Average U.S. Mortgage Rates Decline, Offering Relief to Homebuyers Amid Inventory Shortage

 

According to weekly data compiled by mortgage buyer Freddie Mac, the average long-term U.S. mortgage rate has once again dropped, offering a much-needed boost to homebuyers who have faced a challenging housing market characterized by limited inventory. The rate for a 30-year fixed mortgage decreased to 6.67% this week, down from 6.69% the previous week. Comparatively, a year ago, the average rate stood at 5.81%.

With this latest decline, the average rate for a 30-year mortgage has reached its lowest level since late May when it stood at 6.57%. Despite this positive trend, the current average rate remains significantly higher compared to the same period last year, as emphasized by Sam Khater, Freddie Mac’s chief economist.

Khater noted, “Mortgage rates slid down again this week but remain elevated compared to this time last year.” The current average rate on a 30-year home loan is more than double what it was two years ago, when historically low rates stimulated a surge in home sales and refinancing activity.

Homebuyers have been closely monitoring mortgage rates, awaiting an opportunity to enter the market. However, the persistently low inventory of existing homes remains a challenge. Khater expressed optimism regarding a recent rebound in single-family housing starts, a development that is expected to continue through the summer and help alleviate the inventory shortage.

In addition to the decline in 30-year mortgage rates, the average rate for a 15-year fixed mortgage also decreased, reaching 6.03% this week compared to 6.10% the previous week. A year ago, the average rate for a 15-year fixed-rate mortgage stood at 4.92%.

The higher mortgage rates observed today have contributed to the scarcity of available homes by dissuading homeowners who locked in lower borrowing costs two years ago from selling their properties. This lack of inventory has been identified as a key factor behind the recent decline in sales of previously occupied U.S. homes, as reported by the National Association of Realtors.

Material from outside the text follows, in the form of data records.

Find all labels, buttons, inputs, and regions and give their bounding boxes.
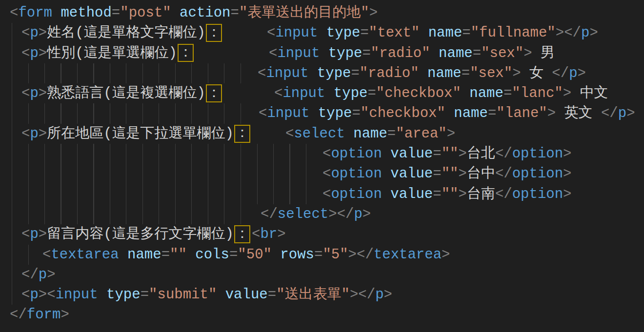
syntax-string: "fullname" [471, 25, 556, 41]
syntax-punctuation: > [328, 206, 337, 222]
syntax-attribute: rows [280, 247, 314, 263]
code-line-11: </select></p> [0, 204, 644, 224]
syntax-tag: p [30, 45, 38, 61]
syntax-text: 姓名(這是單格文字欄位) [47, 25, 205, 41]
syntax-punctuation: = [268, 287, 276, 303]
unicode-highlight-box: ： [206, 24, 222, 42]
syntax-punctuation: > [563, 85, 571, 101]
syntax-punctuation: < [21, 126, 30, 142]
code-segment: </form> [10, 305, 69, 325]
syntax-text [325, 85, 333, 101]
syntax-punctuation: = [229, 247, 238, 263]
syntax-punctuation: < [252, 226, 260, 242]
syntax-punctuation: </ [21, 267, 39, 283]
syntax-punctuation: = [433, 166, 441, 182]
indent-guides [12, 83, 12, 103]
unicode-highlight-box: ： [234, 225, 250, 243]
syntax-punctuation: = [387, 126, 396, 142]
syntax-punctuation: > [60, 307, 69, 323]
syntax-string: "表單送出的目的地" [239, 5, 369, 21]
code-segment: <input type="checkbox" name="lanc"> 中文 [274, 83, 608, 103]
syntax-tag: input [56, 287, 98, 303]
syntax-tag: input [266, 65, 308, 81]
indent-guides [12, 103, 241, 123]
code-segment: <option value="">台南</option> [322, 184, 572, 204]
unicode-highlight-box: ： [234, 125, 250, 143]
syntax-text: 中文 [571, 85, 608, 101]
syntax-punctuation: < [285, 126, 294, 142]
syntax-punctuation: > [350, 287, 358, 303]
syntax-punctuation: = [462, 25, 470, 41]
syntax-tag: p [30, 85, 38, 101]
syntax-attribute: value [390, 166, 433, 182]
syntax-string: "" [442, 166, 459, 182]
syntax-tag: p [581, 25, 589, 41]
indent-guides [12, 285, 12, 305]
syntax-punctuation: > [626, 105, 635, 121]
code-line-1: <form method="post" action="表單送出的目的地"> [0, 3, 644, 23]
syntax-text: 留言内容(這是多行文字欄位) [47, 226, 234, 242]
syntax-attribute: method [60, 5, 111, 21]
syntax-punctuation: </ [564, 25, 581, 41]
syntax-tag: p [30, 126, 38, 142]
syntax-punctuation: < [21, 226, 30, 242]
syntax-tag: option [512, 166, 563, 182]
syntax-punctuation: > [512, 65, 521, 81]
syntax-tag: textarea [51, 247, 119, 263]
syntax-tag: textarea [374, 247, 442, 263]
code-line-13: <textarea name="" cols="50" rows="5"></t… [0, 245, 644, 265]
code-segment: <p>熟悉語言(這是複選欄位)： [21, 83, 223, 103]
code-segment: <p>姓名(這是單格文字欄位)： [21, 23, 223, 43]
syntax-attribute: name [428, 25, 463, 41]
syntax-tag: option [512, 186, 563, 202]
syntax-punctuation: > [563, 166, 571, 182]
code-segment: <p>性別(這是單選欄位)： [21, 43, 195, 63]
syntax-punctuation: </ [261, 206, 278, 222]
syntax-punctuation: < [322, 186, 331, 202]
syntax-text: 所在地區(這是下拉選單欄位) [47, 126, 234, 142]
code-segment: <p>留言内容(這是多行文字欄位)： [21, 224, 252, 244]
syntax-tag: input [275, 25, 318, 41]
indent-guides [12, 43, 12, 63]
syntax-punctuation: > [39, 287, 47, 303]
syntax-text [318, 25, 326, 41]
syntax-punctuation: = [433, 186, 441, 202]
syntax-text: 台中 [467, 166, 495, 182]
syntax-text: 台北 [467, 146, 495, 162]
syntax-punctuation: = [473, 45, 481, 61]
syntax-punctuation: > [589, 25, 598, 41]
syntax-text [217, 287, 225, 303]
code-editor-area[interactable]: <form method="post" action="表單送出的目的地"><p… [0, 0, 644, 332]
code-line-7: <p>所在地區(這是下拉選單欄位)：<select name="area"> [0, 124, 644, 144]
syntax-tag: p [30, 287, 38, 303]
syntax-tag: input [282, 85, 325, 101]
code-line-8: <option value="">台北</option> [0, 144, 644, 164]
code-segment: <form method="post" action="表單送出的目的地"> [10, 3, 378, 23]
syntax-punctuation: = [161, 247, 170, 263]
code-segment: <p>所在地區(這是下拉選單欄位)： [21, 124, 252, 144]
syntax-punctuation: < [274, 85, 282, 101]
code-segment: <input type="text" name="fullname"></p> [267, 23, 598, 43]
syntax-text: 熟悉語言(這是複選欄位) [47, 85, 205, 101]
syntax-attribute: value [390, 146, 433, 162]
syntax-text [420, 25, 428, 41]
syntax-attribute: type [318, 105, 352, 121]
code-segment: <br> [252, 224, 286, 244]
syntax-punctuation: > [47, 267, 55, 283]
syntax-string: "post" [120, 5, 171, 21]
code-line-4: <input type="radio" name="sex"> 女 </p> [0, 63, 644, 83]
syntax-punctuation: > [39, 25, 47, 41]
indent-guides [12, 63, 241, 83]
syntax-punctuation: > [442, 247, 450, 263]
syntax-attribute: value [390, 186, 433, 202]
syntax-punctuation: </ [495, 166, 512, 182]
syntax-punctuation: < [259, 105, 267, 121]
syntax-attribute: name [439, 45, 473, 61]
indent-guides [12, 23, 12, 43]
syntax-tag: option [331, 166, 382, 182]
syntax-punctuation: </ [358, 287, 375, 303]
syntax-string: "" [442, 146, 459, 162]
syntax-punctuation: </ [10, 307, 27, 323]
syntax-text [461, 85, 469, 101]
syntax-punctuation: = [433, 146, 441, 162]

For much of the past decade, low mortgage rates played a significant role in fueling the housing market, facilitating borrowers’ ability to finance homes with ever-increasing prices. However, this trend began to reverse over a year ago when the Federal Reserve started raising its key short-term rate as a measure to cool down the economy and address inflation concerns.

The rates on home loans are influenced by global demand for U.S. Treasuries, which serves as a guide for lenders in pricing loans. Furthermore, investors’ expectations for future inflation and the Federal Reserve’s actions regarding interest rates also impact mortgage rates.

The recent decline in average mortgage rates brings some relief to prospective homebuyers who have been navigating a challenging housing market. While elevated rates continue to pose a hurdle, the hope is that favorable rates, coupled with encouraging developments in housing starts, will contribute to increased activity in the housing sector throughout the summer months.